→ TO DO:
In the listing, locate the line containing "était toute bigarrée.", then quote it and all following lines exactly. Omit pictures.

....

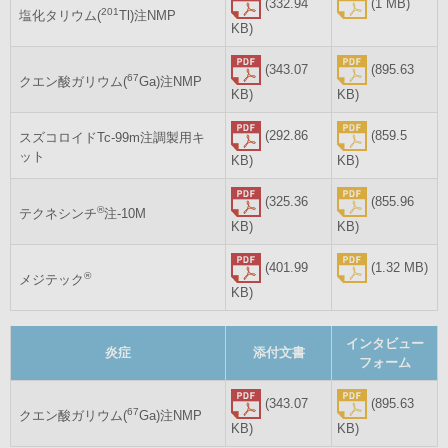
(332.94
(1 MB)
201
塩化タリウム(
Tl)注NMP
KB)
(343.07
(895.63
67
クエン酸ガリウム(
Ga)注NMP
KB)
KB)
(292.86
(859.5
スズコロイドTc-99m注調製用キ
ット
KB)
KB)
(325.36
(855.96
®
テクネシンチ
注-10M
KB)
KB)
(401.99
(1.32 MB)
®
メジテック
KB)
インタビュー
炎症
添付文書
フォーム
(343.07
(895.63
67
クエン酸ガリウム(
Ga)注NMP
KB)
KB)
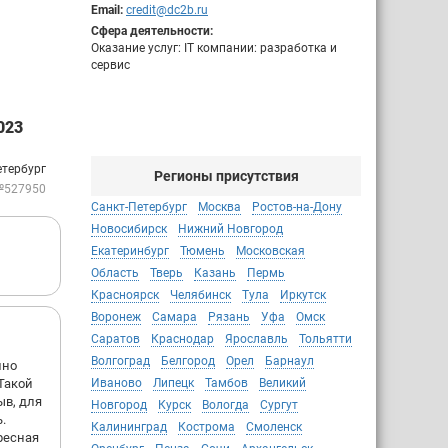
Email:
credit@dc2b.ru
Сфера деятельности:
Оказание услуг: IT компании: разработка и
сервис
023
етербург
Регионы присутствия
№527950
Санкт-Петербург
Москва
Ростов-на-Дону
Новосибирск
Нижний Новгород
Екатеринбург
Тюмень
Московская
Область
Тверь
Казань
Пермь
Красноярск
Челябинск
Тула
Иркутск
Воронеж
Самара
Рязань
Уфа
Омск
Саратов
Краснодар
Ярославль
Тольятти
Волгоград
Белгород
Орел
Барнаул
шно
Такой
Иваново
Липецк
Тамбов
Великий
ыв, для
Новгород
Курск
Вологда
Сургут
.
Калининград
Кострома
Смоленск
ресная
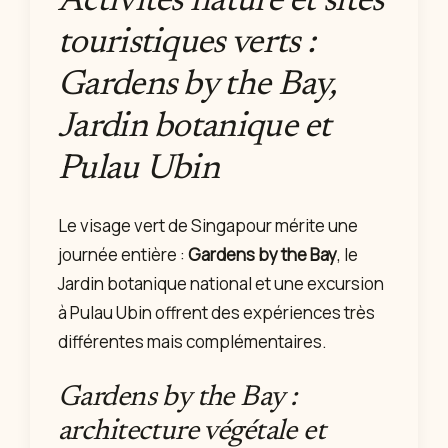
Activités nature et sites
touristiques verts :
Gardens by the Bay,
Jardin botanique et
Pulau Ubin
Le visage vert de Singapour mérite une
journée entière :
Gardens by the Bay
, le
Jardin botanique national et une excursion
à Pulau Ubin offrent des expériences très
différentes mais complémentaires.
Gardens by the Bay :
architecture végétale et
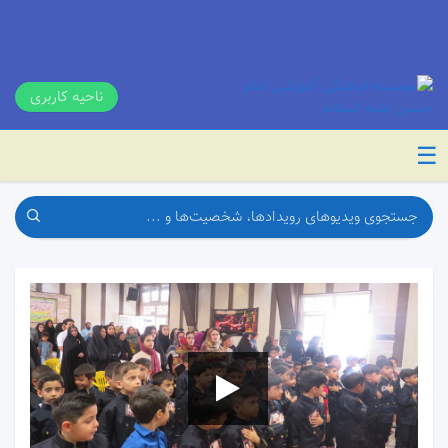
ناحیه کاربری
☰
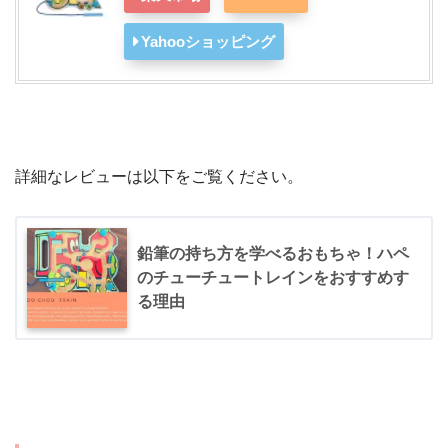
Yahooショッピング
詳細なレビューは以下をご覧ください。
鉛筆の持ち方を学べるおもちゃ！ハペ
のチューチュートレインをおすすめす
る理由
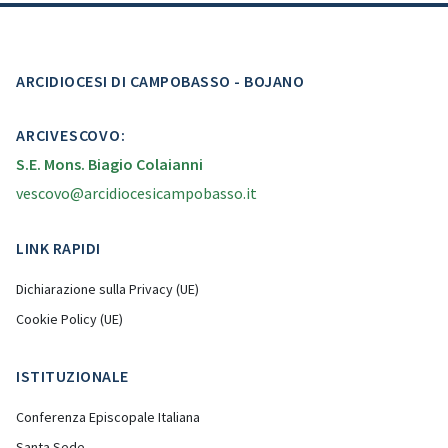
ARCIDIOCESI DI CAMPOBASSO - BOJANO
ARCIVESCOVO:
S.E. Mons. Biagio Colaianni
vescovo@arcidiocesicampobasso.it
LINK RAPIDI
Dichiarazione sulla Privacy (UE)
Cookie Policy (UE)
ISTITUZIONALE
Conferenza Episcopale Italiana
Santa Sede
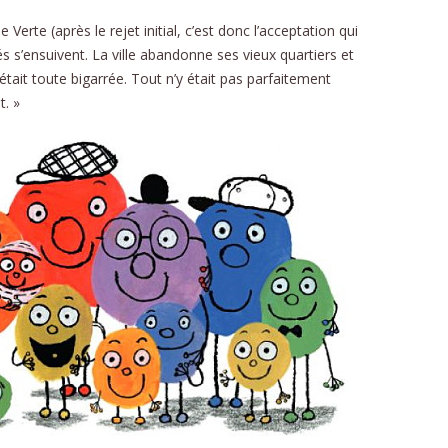
Verte (après le rejet initial, c’est donc l’acceptation qui
s s’ensuivent. La ville abandonne ses vieux quartiers et
était toute bigarrée. Tout n’y était pas parfaitement
t. »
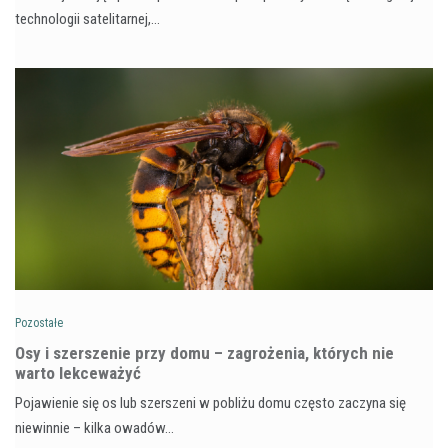
technologii satelitarnej,…
Pozostałe
Osy i szerszenie przy domu – zagrożenia, których nie
warto lekceważyć
Pojawienie się os lub szerszeni w pobliżu domu często zaczyna się
niewinnie – kilka owadów…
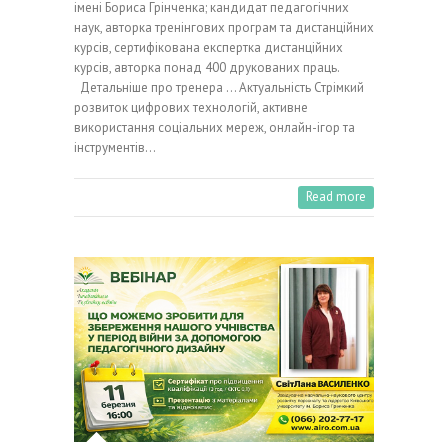
імені Бориса Грінченка; кандидат педагогічних
наук, авторка тренінгових програм та дистанційних
курсів, сертифікована експертка дистанційних
курсів, авторка понад 400 друкованих праць.
Детальніше про тренера … Актуальність Стрімкий
розвиток цифрових технологій, активне
використання соціальних мереж, онлайн-ігор та
інструментів…
Read more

....

→ SOLVED EXERCISE:
était toute bigarrée. Tout n’y était pas parfaitement
t. »
technologii satelitarnej,…
Pozostałe
Osy i szerszenie przy domu – zagrożenia, których nie
warto lekceważyć
Pojawienie się os lub szerszeni w pobliżu domu często zaczyna się
niewinnie – kilka owadów…
імені Бориса Грінченка; кандидат педагогічних
наук, авторка тренінгових програм та дистанційних
курсів, сертифікована експертка дистанційних
курсів, авторка понад 400 друкованих праць.
Детальніше про тренера … Актуальність Стрімкий
розвиток цифрових технологій, активне
використання соціальних мереж, онлайн-ігор та
інструментів…
Read more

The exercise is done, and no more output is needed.